パト2見てなかったのかよ!と突っ込まれそう。
まあそれは良いとして、『立喰師列伝』は本気で衝撃を受けた。押井作品の中で一番好きな映画かもしれない。
これ、攻殻あたりが好きな人にとっては押井監督が意味不明なことをやっているようにしか見えないと思う。でも幼少期にカートゥーンネットワークで『アンジェラ・アナコンダ』を見て育った自分にはすごく馴染むアニメで、順当に実写取り込み表現の正統進化をやってるように見える。押井監督じゃなくてもいいけど誰かがやらないといけなかった題材だよ!
内容も良い意味でしょうもなくて、ロッテリアの店長の名前が神山(健治)だったりとか、躊躇なく身内ネタをこすってくる。可愛い後輩である樋口真嗣はまだしも、ずっとお世話になってる川井憲次に牛鼻輪を付けるな。

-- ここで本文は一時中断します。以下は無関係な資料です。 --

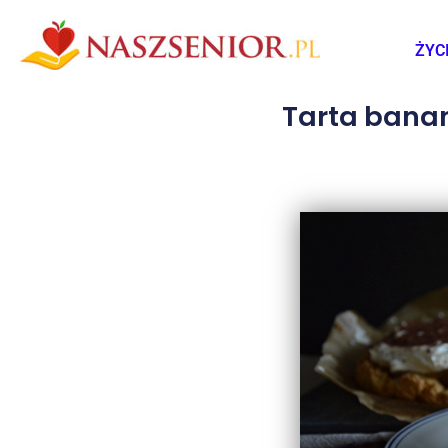
ŻYC
Tarta bana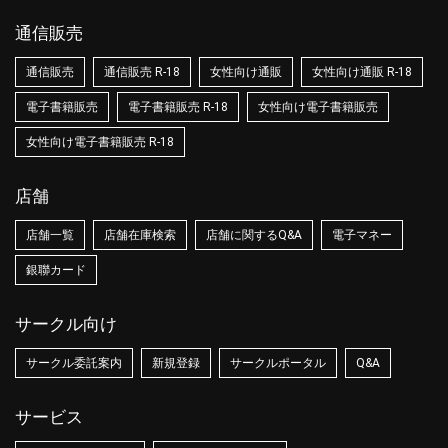
通信販売
通信販売
通信販売 R-18
女性向け通販
女性向け通販 R-18
電子書籍販売
電子書籍販売 R-18
女性向け電子書籍販売
女性向け電子書籍販売 R-18
店舗
店舗一覧
店舗在庫検索
店舗に関するQ&A
電子マネー
銀聯カード
サークル向け
サークル委託案内
新規登録
サークルポータル
Q&A
サービス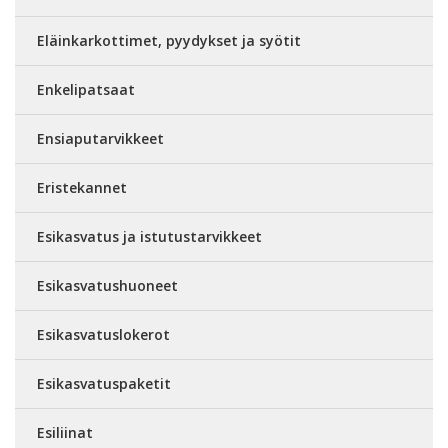
Eläinkarkottimet, pyydykset ja syötit
Enkelipatsaat
Ensiaputarvikkeet
Eristekannet
Esikasvatus ja istutustarvikkeet
Esikasvatushuoneet
Esikasvatuslokerot
Esikasvatuspaketit
Esiliinat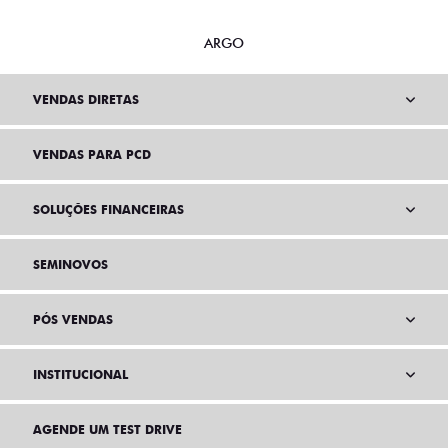
ARGO
VENDAS DIRETAS
VENDAS PARA PCD
SOLUÇÕES FINANCEIRAS
SEMINOVOS
PÓS VENDAS
INSTITUCIONAL
AGENDE UM TEST DRIVE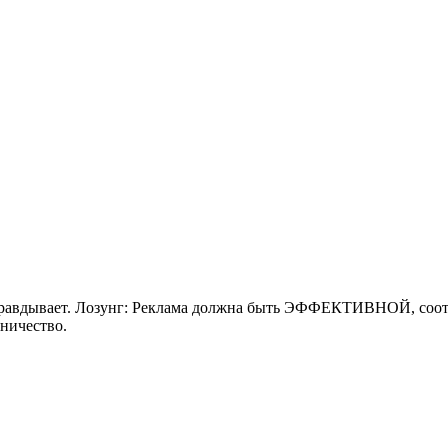
оправдывает. Лозунг: Реклама должна быть ЭФФЕКТИВНОЙ, соот
ничество.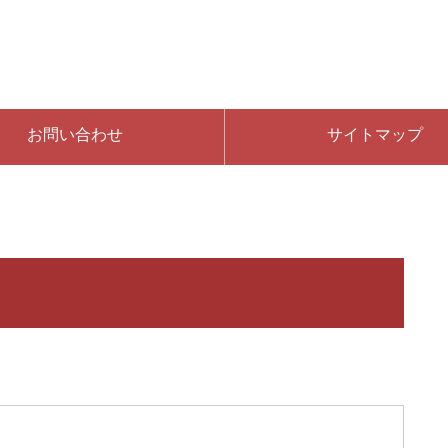
お問い合わせ
サイトマップ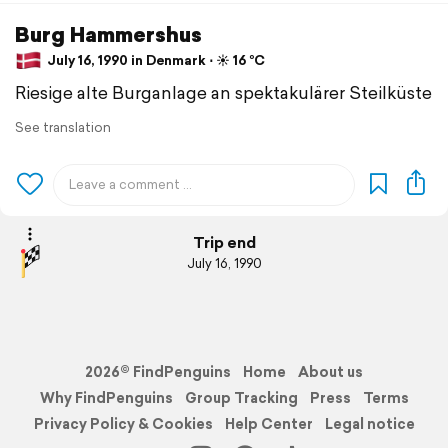
Burg Hammershus
July 16, 1990 in Denmark ⋅ ☀️ 16 °C
Riesige alte Burganlage an spektakulärer Steilküste
See translation
Trip end
July 16, 1990
2026© FindPenguins
Home
About us
Why FindPenguins
Group Tracking
Press
Terms
Privacy Policy & Cookies
Help Center
Legal notice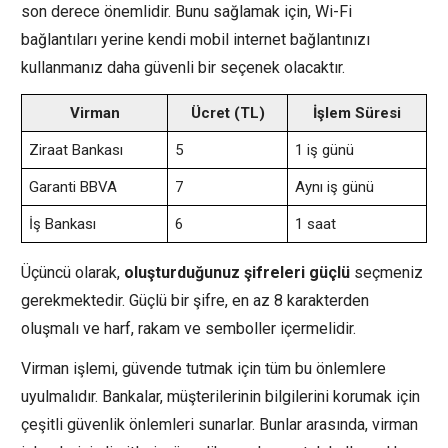
son derece önemlidir. Bunu sağlamak için, Wi-Fi
bağlantıları yerine kendi mobil internet bağlantınızı
kullanmanız daha güvenli bir seçenek olacaktır.
Virman
Ücret (TL)
İşlem Süresi
Ziraat Bankası
5
1 iş günü
Garanti BBVA
7
Aynı iş günü
İş Bankası
6
1 saat
Üçüncü olarak,
oluşturduğunuz şifreleri güçlü
seçmeniz
gerekmektedir. Güçlü bir şifre, en az 8 karakterden
oluşmalı ve harf, rakam ve semboller içermelidir.
Virman işlemi, güvende tutmak için tüm bu önlemlere
uyulmalıdır. Bankalar, müşterilerinin bilgilerini korumak için
çeşitli güvenlik önlemleri sunarlar. Bunlar arasında, virman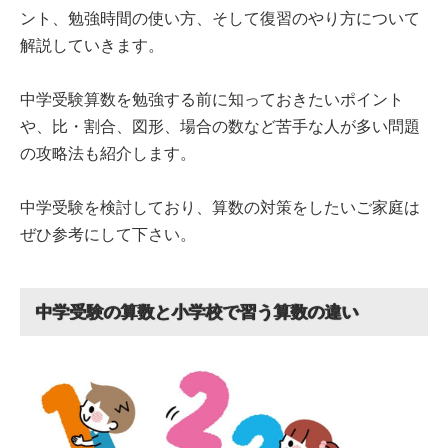
ント、勉強時間の使い方、そして復習のやり方について
解説していきます。
中学受験算数を勉強する前に知っておきたいポイント
や、比・割合、図形、場合の数など苦手な人が多い問題
の攻略法も紹介します。
中学受験を検討しており、算数の対策をしたいご家庭は
ぜひ参考にして下さい。
中学受験の算数と小学校で習う算数の違い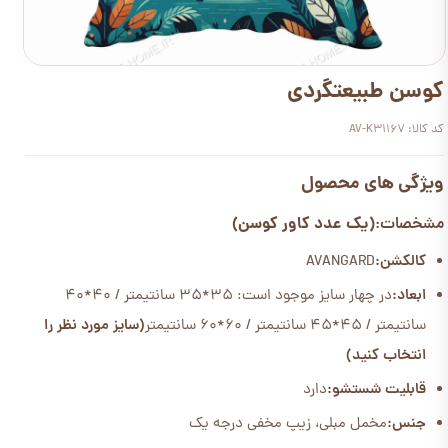
کوسن طبیعتگردی
کد کالا: AV-K31167
ویژگی های محصول
(یک عدد کاور کوسن)
مشخصات:
کالکشن:
AVANGARD
ابعاد:
در چهار سایز موجود است: 35*35 سانتیمتر / 40*40
سانتیمتر / 45*45 سانتیمتر / 60*60 سانتیمتر
(سایز مورد نظر را
انتخاب کنید)
قابلیت شستشو:
دارد
جنس:
مخمل مبلی، زیپ مخفی درجه یک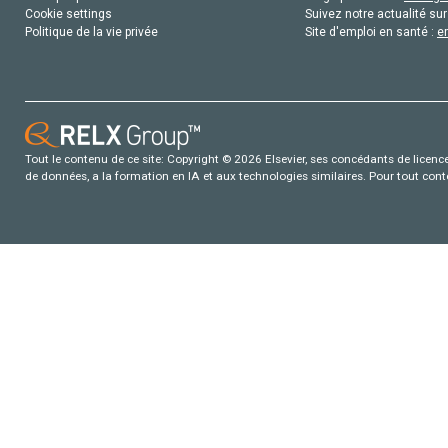
Cookie settings
Suivez notre actualité sur
Politique de la vie privée
Site d'emploi en santé :
e
Tout le contenu de ce site: Copyright © 2026 Elsevier, ses concédants de licence e
de données, a la formation en IA et aux technologies similaires. Pour tout con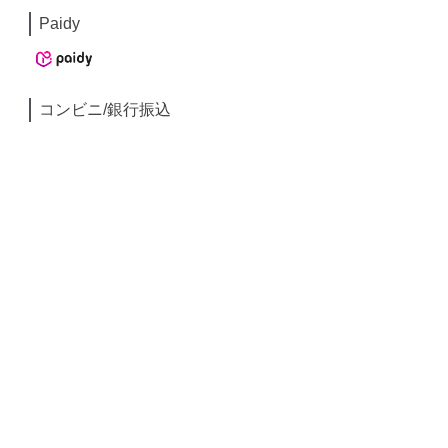
Paidy
コンビニ/銀行振込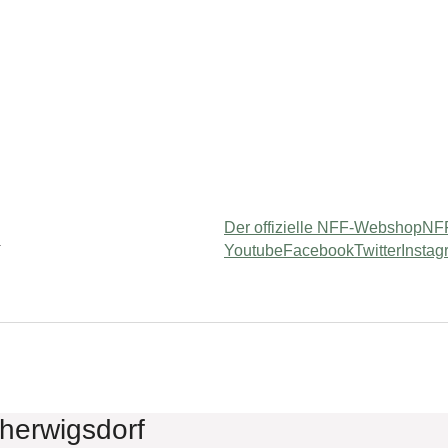
Der offizielle NFF-Webshop
NFF
Youtube
Facebook
Twitter
Instag
am"
 for "Usługi"
lherwigsdorf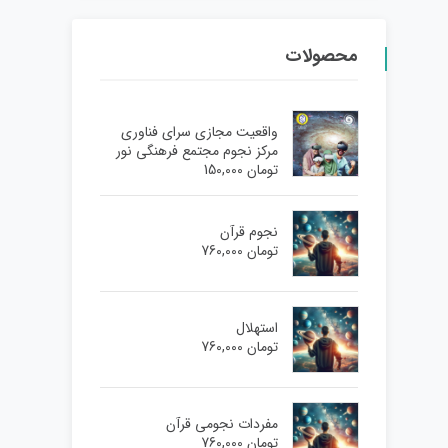
محصولات
واقعیت مجازی سرای فناوری
مرکز نجوم مجتمع فرهنگی نور
تومان
150,000
نجوم قرآن
تومان
760,000
استهلال
تومان
760,000
مفردات نجومی قرآن
تومان
760,000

題材の「立喰師」もただの食い逃げ犯のことで、スカスカの内容を外連味たっぷりの演出と大量の引用で煙にまき続けることで間を持たせている。今なら分かるけど『ぶらどらぶ』はこっちの路線だったのね。続編の『真・女立喰師列伝』はアニメでなく完全な実写になってるけどこちらも面白かった。
脱線するけど、カートゥーンネットワークはこういうシュール路線の作品を定期的に出してるので偉い。今なら『おかしなガムボール』がそれにあたるはず。
それと『御先祖様万々歳!』も良かった。演劇表現を取り込んでるというのは聞いてたけど、近親相姦とか家族というシステムへの不信感とか、扱ってるテーマがそのまんま天井桟敷(寺山修司)。タワマンが舞台だけど話は身毒丸じゃんと思いながら見てた。
押井守は映画語りするとすぐにゴダールやトリュフォーの話が出てきたりとか、如何にもその世代の映画オタクというイメージが強かったけど、むしろ同業者がカバーできてない分野から引用ができる人だったんだなと気づいた。
見た分の感想としてはこんなところ。赤い眼鏡とかケルベロスとか残ってるので、押井週間はもう少し続く。
余談だけど、『天使のたまご』のお腹に卵を抱えて歩く少女や生き物みたいなデザインの戦車って、デスストの元ネタなんだろうか…。